We assume there exist $k$ incongruent quadratic residues and each yield two solutions of the equation $x^2 \equiv a (\mod p)$. Also each of these solutions are incongruent, right ? So we have $2k$ solutions to quadratic congruences.
Then there are $p-1$ squares of the least residues, $1$ through $p-1$. But these need not be incongruent (consider $p = 7$ and $1^2, 6^2$). Then $2k = p-1$, why ?
Could someone explain to me in details what the reasoning is ?
Best Answer
If a nonzero number $y$ is a square modulo $p>2$, say $=x^2$, then it is also $=(-x)^2$. But $x=-x=\mod p\iff p\mid 2x\iff p\mid x$ since $p$ is odd, so these numbers are distinct. Moreover, since $\Bbb Z_p$ is a field, $x^2=y$ has at most two solutions, hence none or exactly two by the above.
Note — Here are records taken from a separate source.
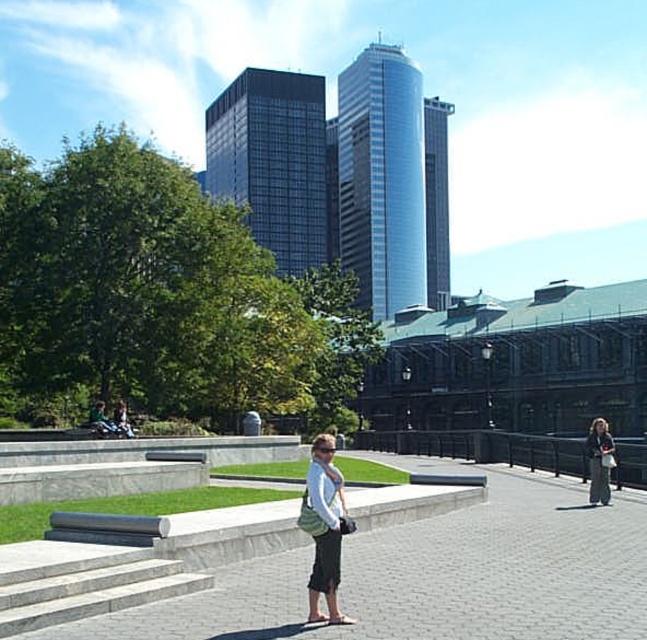 Identify the location of gray concrete stairs at lower left. The height and width of the screenshot is (640, 647). (82, 580).

Is gray concrete stairs at lower left further to camera compared to gray fabric pants at right?

No, it is in front of gray fabric pants at right.

Is point (137, 596) less distant than point (608, 474)?

Yes, it is.

This screenshot has width=647, height=640. I want to click on gray concrete stairs at lower left, so click(82, 580).

In the scene shown: Does green fabric bag at center have a lesser width compared to gray fabric pants at right?

Correct, green fabric bag at center's width is less than gray fabric pants at right's.

Does green fabric bag at center come behind gray fabric pants at right?

No.

Which is behind, point (316, 509) or point (589, 442)?

The point (589, 442) is behind.

This screenshot has width=647, height=640. I want to click on green fabric bag at center, so click(x=324, y=529).

At what (x,y) coordinates should I click in order to perform the action: click on gray concrete stairs at lower left. Please return your answer as a coordinate pair (x, y). The height and width of the screenshot is (640, 647). Looking at the image, I should click on (82, 580).

Between gray concrete stairs at lower left and green fabric bag at center, which one has less height?

gray concrete stairs at lower left

Which is behind, point (144, 556) or point (336, 536)?

Positioned behind is point (144, 556).

Locate an element on the screen. This screenshot has width=647, height=640. gray concrete stairs at lower left is located at coordinates (82, 580). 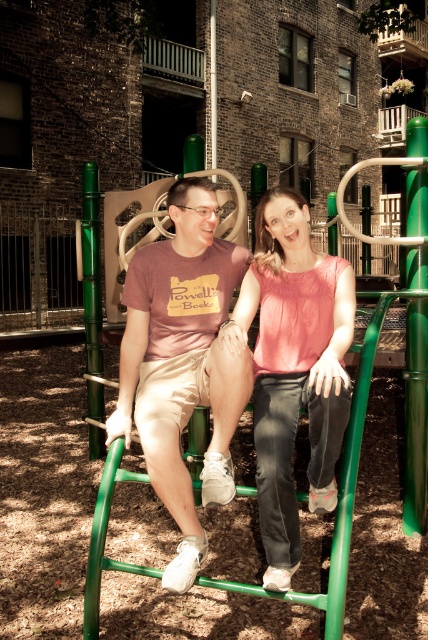 Which is above, matte pink t-shirt at center or matte pink blouse at center?

matte pink t-shirt at center is higher up.

Who is more distant from viewer, (210, 493) or (285, 564)?

The point (210, 493) is behind.

Where is `matte pink t-shirt at center`? matte pink t-shirt at center is located at coordinates (183, 362). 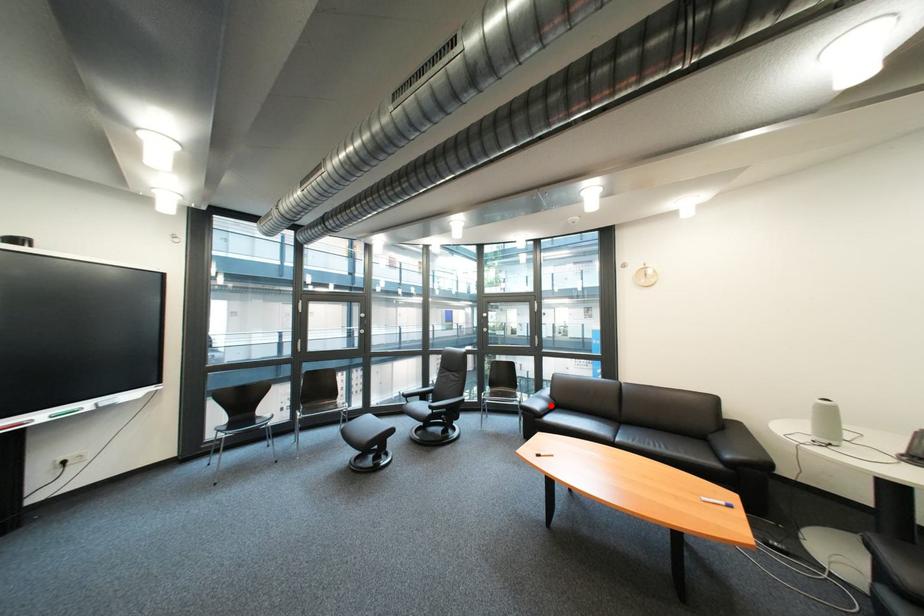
It follows that if $k$ is the number of quadratic residues, there are $2k$ noncongruent elements in $\Bbb Z_p$. Thus, $k\leqslant \dfrac{p-1}2$.
Consider now the $p-1$ numbers $1,2,\ldots,\frac{p-1}2,-\frac{p-1}2,\ldots,-2,-1$. These are all the nonzero classes modulo $p$, and squaring them gives $\frac{p-1}2$ squares. Thus $k\geqslant \dfrac{p-1}2$.